Exercise instructions: Every line of the listing that holds the word "Derecho" should be returned.

+ + + +

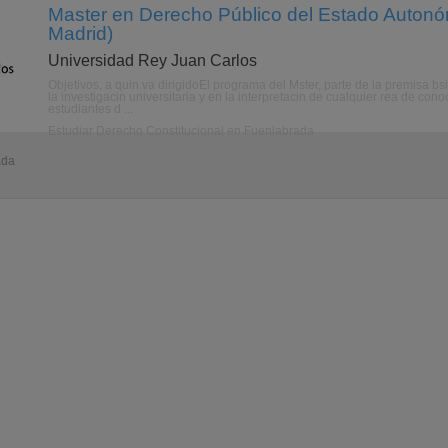
Master en Derecho Público del Estado Autonó
Madrid)
Universidad Rey Juan Carlos
Objetivos, a quin va dirigidoEl programa del Mster, parte de la premisa b
la investigacin universitaria y en la interpretacin de cualquier rea de con
estudiantes d ...
Estudiar Derecho Constitucional en Fuenlabrada
ada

+ + + +

Answer for this exercise:
Master en Derecho Público del Estado Autonó
Estudiar Derecho Constitucional en Fuenlabrada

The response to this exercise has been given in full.